キラは見た。デュエルのビームライフルがシャトルに向けられるのを。
「止めろおぉぉぉぉ!!」
キラは絶叫した。バーニアを吹かし、ストライクをシャトルへと向ける。だが、次の瞬間、シャトルをビームが貫いた。ビームの高熱と大気圏の摩擦熱によって外壁がまくれあがり、ついで内側から引き裂かれる様に爆発してしまう。

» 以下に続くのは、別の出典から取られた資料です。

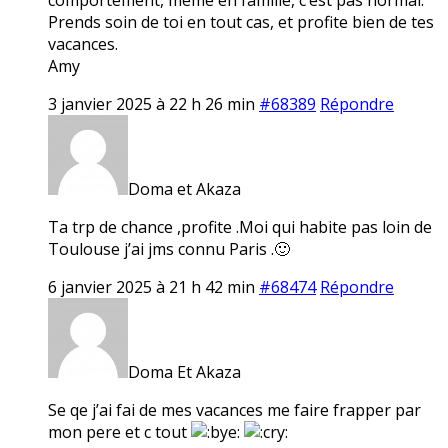
Prends soin de toi en tout cas, et profite bien de tes
vacances.
Amy
3 janvier 2025 à 22 h 26 min
#68389
Répondre
Doma et Akaza
Ta trp de chance ,profite .Moi qui habite pas loin de
Toulouse j’ai jms connu Paris .🙂
6 janvier 2025 à 21 h 42 min
#68474
Répondre
Doma Et Akaza
Se qe j’ai fai de mes vacances me faire frapper par
mon pere et c tout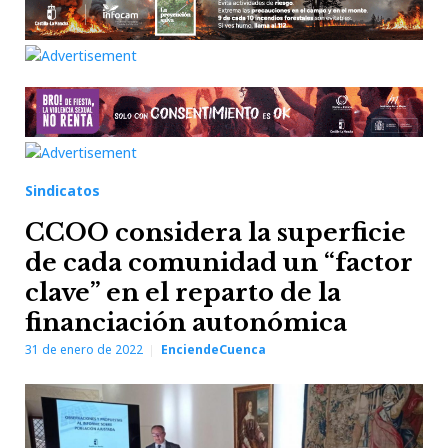
Sindicatos
CCOO considera la superficie
de cada comunidad un “factor
clave” en el reparto de la
financiación autonómica
31 de enero de 2022
EnciendeCuenca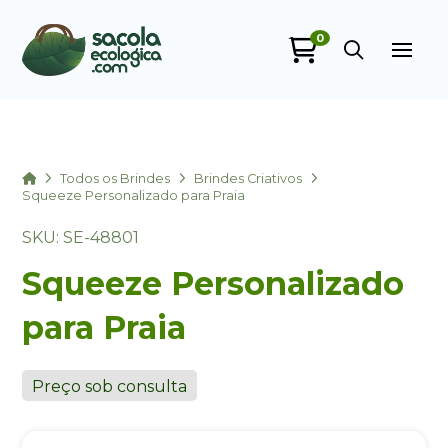
0
Sacola Ecológica
online
Home
Todos os Brindes
Brindes Criativos
Squeeze Personalizado para Praia
SKU: SE-48801
Squeeze Personalizado
para Praia
+55
Preço sob consulta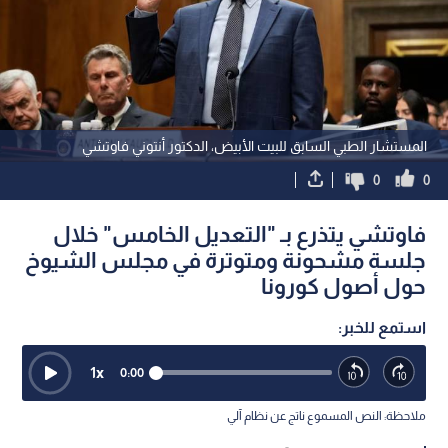
المستشار الطبي السابق للبيت الأبيض، الدكتور أنتوني فاوتشي
0
0
فاوتشي يتذرع بـ "التعديل الخامس" خلال
جلسة مشحونة ومتوترة في مجلس الشيوخ
حول أصول كورونا
استمع للخبر:
1
x
0:00
ملاحظة: النص المسموع ناتج عن نظام آلي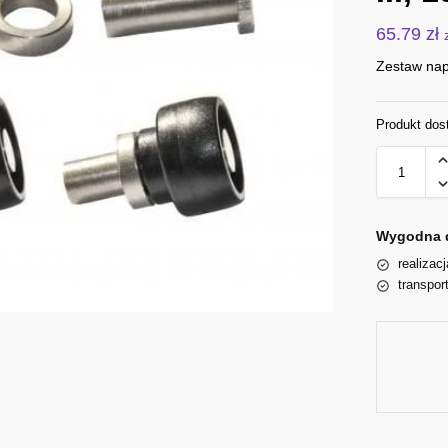
65.79
zł
Zestaw nap
Produkt dos
Wygodna 
realizac
transpor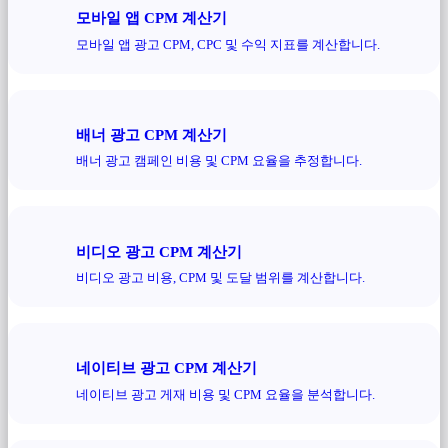
모바일 앱 CPM 계산기
모바일 앱 광고 CPM, CPC 및 수익 지표를 계산합니다.
배너 광고 CPM 계산기
배너 광고 캠페인 비용 및 CPM 요율을 추정합니다.
비디오 광고 CPM 계산기
비디오 광고 비용, CPM 및 도달 범위를 계산합니다.
네이티브 광고 CPM 계산기
네이티브 광고 게재 비용 및 CPM 요율을 분석합니다.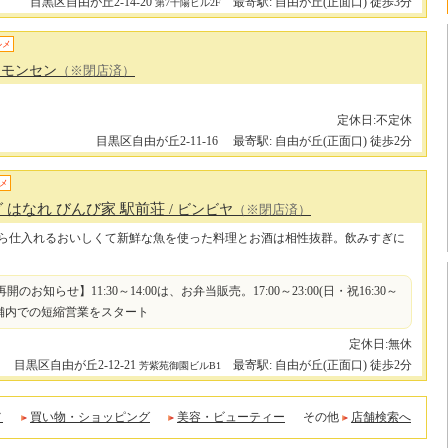
目黒区自由が丘2-14-20
最寄駅: 自由が丘(正面口) 徒歩3分
第7千陽ビル2F
ルメ
クモンセン
（※閉店済）
定休日:不定休
目黒区自由が丘2-11-16
最寄駅: 自由が丘(正面口) 徒歩2分
メ
 はなれ びんび家 駅前荘
/ ビンビヤ
（※閉店済）
ら仕入れるおいしくて新鮮な魚を使った料理とお酒は相性抜群。飲みすぎに
再開のお知らせ】11:30～14:00は、お弁当販売。17:00～23:00(日・祝16:30～
、店舗内での短縮営業をスタート
定休日:無休
目黒区自由が丘2-12-21
最寄駅: 自由が丘(正面口) 徒歩2分
芳紫苑御園ビルB1
メ
買い物・ショッピング
美容・ビューティー
その他
店舗検索へ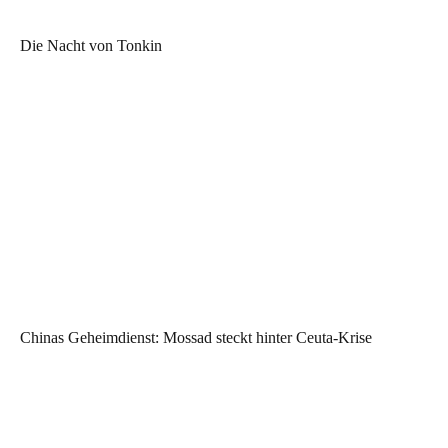
Die Nacht von Tonkin
Chinas Geheimdienst: Mossad steckt hinter Ceuta-Krise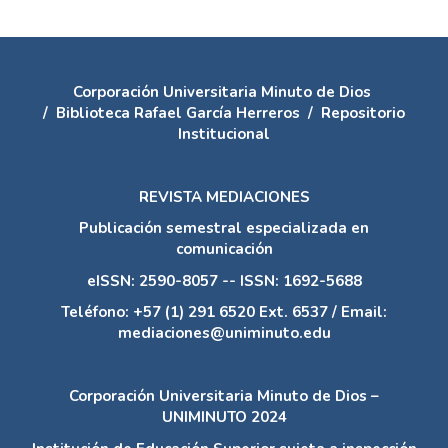
Corporación Universitaria Minuto de Dios
/
Biblioteca Rafael García Herreros
/
Repositorio
Institucional
REVISTA MEDIACIONES
Publicación semestral especializada en
comunicación
eISSN: 2590-8057 -- ISSN: 1692-5688
Teléfono: +57 (1) 291 6520 Ext. 6537 / Email:
mediaciones@uniminuto.edu
Corporación Universitaria Minuto de Dios –
UNIMINUTO 2024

キラはコクピットで絶叫し続けた。守りきれなかった。守れると思っていたのに、守りきれたと思っていたのに。
ハルバートンの、キースの言葉は正しかったのだ。“意思が無くては、何事も成し遂げられない” “1番怖いのは、何かを失って、全てが手遅れになってから気付くことだ”
こうなる前にデュエルを撃墜しておくべきだったのだ。たとえ、同朋の血にその手を染める事になろうとも。それに今更気付いても全ては手遅れなのだ。もうあの幼女は生き返りはしない。キースはこの苦痛を知っていたのだろう。全てが手遅れになるという苦痛を。